Nicky will double cross control and jade will be sole survivor and pin a returning Sasha 
Baylzer will cost Rhonda her title in a lumber hill match


----------



## BehemothSuplex (Dec 21, 2014)

Lashley vs Lesnar = B- OK opener, sudden ending was a little flat though

Damage Ctrl Vs Asuka and Alexa = A, Great Match, all the girls showcased their strengths really well

McIntyre vs Kross = C+ Not great but solid enough, feel it was a little too slow at times though and Kross didn't quite make the most of the times he was on time psychologically

OC/Styles Vs Judgement Day = B- Had a lot of good stuff but I feel they bitched Dom a little too much, guy had zero offense even when JD were ontop.
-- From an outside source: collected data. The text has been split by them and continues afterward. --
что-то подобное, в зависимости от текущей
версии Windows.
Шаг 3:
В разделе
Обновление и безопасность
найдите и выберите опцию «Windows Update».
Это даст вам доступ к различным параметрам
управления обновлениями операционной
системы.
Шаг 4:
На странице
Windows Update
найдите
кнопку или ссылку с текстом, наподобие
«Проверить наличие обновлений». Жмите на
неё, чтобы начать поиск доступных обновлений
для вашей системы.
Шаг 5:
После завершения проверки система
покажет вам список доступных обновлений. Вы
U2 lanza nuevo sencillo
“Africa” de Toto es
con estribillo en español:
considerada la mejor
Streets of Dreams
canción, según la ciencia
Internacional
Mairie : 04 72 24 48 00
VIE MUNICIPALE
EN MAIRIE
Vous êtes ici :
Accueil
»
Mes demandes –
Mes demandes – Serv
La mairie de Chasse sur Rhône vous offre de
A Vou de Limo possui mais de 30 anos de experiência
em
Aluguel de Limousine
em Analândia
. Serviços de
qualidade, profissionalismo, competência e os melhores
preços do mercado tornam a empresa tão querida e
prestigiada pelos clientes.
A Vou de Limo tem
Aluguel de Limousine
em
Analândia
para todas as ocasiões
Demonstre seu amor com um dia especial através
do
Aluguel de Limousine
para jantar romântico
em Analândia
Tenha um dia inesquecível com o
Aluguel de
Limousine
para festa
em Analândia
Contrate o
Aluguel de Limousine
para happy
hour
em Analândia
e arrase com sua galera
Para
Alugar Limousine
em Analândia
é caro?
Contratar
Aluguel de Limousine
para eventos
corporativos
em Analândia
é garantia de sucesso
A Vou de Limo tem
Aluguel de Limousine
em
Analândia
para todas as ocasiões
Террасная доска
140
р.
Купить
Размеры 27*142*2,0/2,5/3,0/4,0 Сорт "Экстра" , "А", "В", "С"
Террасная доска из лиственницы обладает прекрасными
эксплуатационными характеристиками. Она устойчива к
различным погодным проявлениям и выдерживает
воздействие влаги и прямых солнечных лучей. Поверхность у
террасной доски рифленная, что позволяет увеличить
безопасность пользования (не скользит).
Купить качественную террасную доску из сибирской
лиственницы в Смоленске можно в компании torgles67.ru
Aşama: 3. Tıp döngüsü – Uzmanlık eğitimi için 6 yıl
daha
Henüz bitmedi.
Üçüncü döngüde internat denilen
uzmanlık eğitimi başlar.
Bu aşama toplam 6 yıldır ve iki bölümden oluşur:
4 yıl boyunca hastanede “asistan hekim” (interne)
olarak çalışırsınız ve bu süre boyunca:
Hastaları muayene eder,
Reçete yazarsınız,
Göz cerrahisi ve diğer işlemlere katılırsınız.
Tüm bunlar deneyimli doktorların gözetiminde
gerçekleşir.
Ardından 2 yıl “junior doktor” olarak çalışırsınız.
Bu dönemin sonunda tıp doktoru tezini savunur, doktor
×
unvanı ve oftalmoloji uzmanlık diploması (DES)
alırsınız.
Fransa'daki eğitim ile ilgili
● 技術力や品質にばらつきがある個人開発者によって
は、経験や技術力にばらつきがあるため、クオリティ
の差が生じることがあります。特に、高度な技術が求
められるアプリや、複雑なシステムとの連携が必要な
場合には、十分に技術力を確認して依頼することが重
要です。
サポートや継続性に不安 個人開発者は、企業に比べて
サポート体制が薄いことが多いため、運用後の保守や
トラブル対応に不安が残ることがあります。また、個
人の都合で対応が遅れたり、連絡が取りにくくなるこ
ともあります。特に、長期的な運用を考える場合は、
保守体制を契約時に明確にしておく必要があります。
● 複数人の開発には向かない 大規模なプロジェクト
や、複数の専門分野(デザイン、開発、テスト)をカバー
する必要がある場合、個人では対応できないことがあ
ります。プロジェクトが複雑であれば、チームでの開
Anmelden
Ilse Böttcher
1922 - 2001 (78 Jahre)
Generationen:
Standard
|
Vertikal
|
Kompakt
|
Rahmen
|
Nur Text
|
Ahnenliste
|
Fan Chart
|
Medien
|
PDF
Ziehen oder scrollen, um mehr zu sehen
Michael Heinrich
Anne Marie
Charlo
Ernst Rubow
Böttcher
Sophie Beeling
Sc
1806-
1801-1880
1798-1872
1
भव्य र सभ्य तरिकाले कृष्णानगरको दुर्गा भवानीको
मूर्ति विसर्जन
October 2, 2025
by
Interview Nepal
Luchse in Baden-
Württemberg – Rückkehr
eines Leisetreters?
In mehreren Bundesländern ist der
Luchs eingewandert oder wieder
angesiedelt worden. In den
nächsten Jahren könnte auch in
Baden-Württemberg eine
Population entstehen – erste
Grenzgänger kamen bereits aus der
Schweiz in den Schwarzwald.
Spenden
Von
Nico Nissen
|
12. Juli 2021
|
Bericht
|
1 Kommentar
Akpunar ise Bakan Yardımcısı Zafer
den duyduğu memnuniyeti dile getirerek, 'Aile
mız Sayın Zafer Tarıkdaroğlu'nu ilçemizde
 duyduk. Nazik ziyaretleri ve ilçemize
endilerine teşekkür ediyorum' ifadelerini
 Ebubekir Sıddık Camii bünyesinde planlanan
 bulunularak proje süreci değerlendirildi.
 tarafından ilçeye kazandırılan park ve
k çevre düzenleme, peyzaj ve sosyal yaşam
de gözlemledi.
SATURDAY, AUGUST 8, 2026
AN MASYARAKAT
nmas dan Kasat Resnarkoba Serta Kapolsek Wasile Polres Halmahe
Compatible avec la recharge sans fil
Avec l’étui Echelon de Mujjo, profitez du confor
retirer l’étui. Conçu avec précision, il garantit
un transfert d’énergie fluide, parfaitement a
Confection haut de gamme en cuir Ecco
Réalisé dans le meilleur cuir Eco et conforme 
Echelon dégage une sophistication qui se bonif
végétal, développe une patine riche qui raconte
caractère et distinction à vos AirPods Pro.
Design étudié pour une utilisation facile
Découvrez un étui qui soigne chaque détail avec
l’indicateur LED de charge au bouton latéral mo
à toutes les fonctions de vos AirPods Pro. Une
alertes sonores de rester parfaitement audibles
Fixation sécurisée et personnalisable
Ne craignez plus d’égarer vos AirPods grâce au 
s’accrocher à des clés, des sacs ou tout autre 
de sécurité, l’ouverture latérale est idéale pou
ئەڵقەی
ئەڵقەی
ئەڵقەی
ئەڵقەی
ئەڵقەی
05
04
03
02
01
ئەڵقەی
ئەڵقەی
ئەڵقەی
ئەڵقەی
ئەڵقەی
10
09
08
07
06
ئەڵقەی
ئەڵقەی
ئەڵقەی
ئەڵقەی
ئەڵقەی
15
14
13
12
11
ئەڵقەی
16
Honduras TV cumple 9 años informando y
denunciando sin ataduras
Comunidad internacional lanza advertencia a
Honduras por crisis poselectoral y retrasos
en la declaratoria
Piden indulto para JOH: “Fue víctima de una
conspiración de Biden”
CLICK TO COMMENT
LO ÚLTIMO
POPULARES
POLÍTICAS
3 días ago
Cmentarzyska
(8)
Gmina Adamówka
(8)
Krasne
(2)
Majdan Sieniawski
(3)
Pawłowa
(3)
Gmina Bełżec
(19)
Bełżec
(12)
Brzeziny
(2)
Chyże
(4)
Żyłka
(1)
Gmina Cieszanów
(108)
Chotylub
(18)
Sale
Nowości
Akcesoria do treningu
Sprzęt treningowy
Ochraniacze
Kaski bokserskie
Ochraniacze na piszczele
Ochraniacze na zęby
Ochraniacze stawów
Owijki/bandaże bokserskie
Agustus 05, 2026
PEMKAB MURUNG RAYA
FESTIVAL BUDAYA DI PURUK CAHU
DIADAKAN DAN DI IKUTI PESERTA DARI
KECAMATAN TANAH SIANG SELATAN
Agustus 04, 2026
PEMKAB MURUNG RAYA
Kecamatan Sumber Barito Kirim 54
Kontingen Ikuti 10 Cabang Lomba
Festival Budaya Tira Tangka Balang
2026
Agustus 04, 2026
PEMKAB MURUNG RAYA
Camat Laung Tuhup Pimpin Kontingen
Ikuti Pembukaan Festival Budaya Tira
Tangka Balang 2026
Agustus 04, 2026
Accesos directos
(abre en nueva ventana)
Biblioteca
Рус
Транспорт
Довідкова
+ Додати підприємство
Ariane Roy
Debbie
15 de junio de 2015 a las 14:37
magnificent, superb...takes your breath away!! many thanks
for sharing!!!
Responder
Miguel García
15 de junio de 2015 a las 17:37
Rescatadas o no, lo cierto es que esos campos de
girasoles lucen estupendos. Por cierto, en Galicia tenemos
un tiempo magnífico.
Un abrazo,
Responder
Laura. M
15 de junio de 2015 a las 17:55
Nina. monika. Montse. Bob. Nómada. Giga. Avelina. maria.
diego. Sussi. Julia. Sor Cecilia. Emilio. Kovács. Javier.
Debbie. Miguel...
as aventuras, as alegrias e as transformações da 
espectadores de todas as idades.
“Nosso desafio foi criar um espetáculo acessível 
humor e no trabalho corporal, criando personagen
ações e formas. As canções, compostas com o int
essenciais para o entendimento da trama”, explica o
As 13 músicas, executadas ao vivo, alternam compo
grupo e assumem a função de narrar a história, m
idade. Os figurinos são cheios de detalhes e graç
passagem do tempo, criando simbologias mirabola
Strowman vs Omos = C+, Good but I feel Strowman should have a moment were he was on top for a spell. Did feel a little underwhelming for the finish as impressive a visual it was.

Usos vs Brutes - B, Good, everyone did well and was pleasantly surprised it was a clean finish

Wyatt promo = No rating but interesting, just think Wyatt really now needs to move up a gear leading up to Survivor Series and move away from Promo then video interference.

Belair vs Bayley = D-, Poor. Shame as I like both talents but for me it was a bit of a garbled spotfest for the most time. The golf cart was ridiculous, when Bayley had Bianca in the equipment case and didn't sit on it or lock it it just looked stupid. Biancas lack of selling really hurt the investment in it as a punishing contest. The ladder spot was ridiculously telegraphed. I could go on but Bayley really looked weak in this because it was so poorly produced.

Reigns vs Paul = B-, Not quite sure what some people saw in this to rate it frankly too highly. Was reasonably fine for most of the first half, Buckshot Lariat looked great, just afew moments where I feel Logans inexperience meant that letting spots breath wasnt there which is understandable. Did also feel a little bit "look at all the moves I know" but for a third match Logan impressed. Second half however was poor, the table spot was dumb and had no idea why it wasn't a DQ, USO involvement undid how solid they were in the tag match earlier which wasnt great. Jake Paul was easily the worst part in the match throwing shit punches (is he _really_ a boxer?) and looking like a bell end. Solo V Jake standoff was unnecessary but looked like a killer. Wasn't a bad match by any means but definitely fell Roman sold too much for everything up until "the one lucky punch" and probably should have won cleaner.

Presentation & Crowd = A- Set, production and so forth was fantastic just feel the crowd was not the greatest for most of the show though it was a long show. The drone light-shows were very cool to see


----------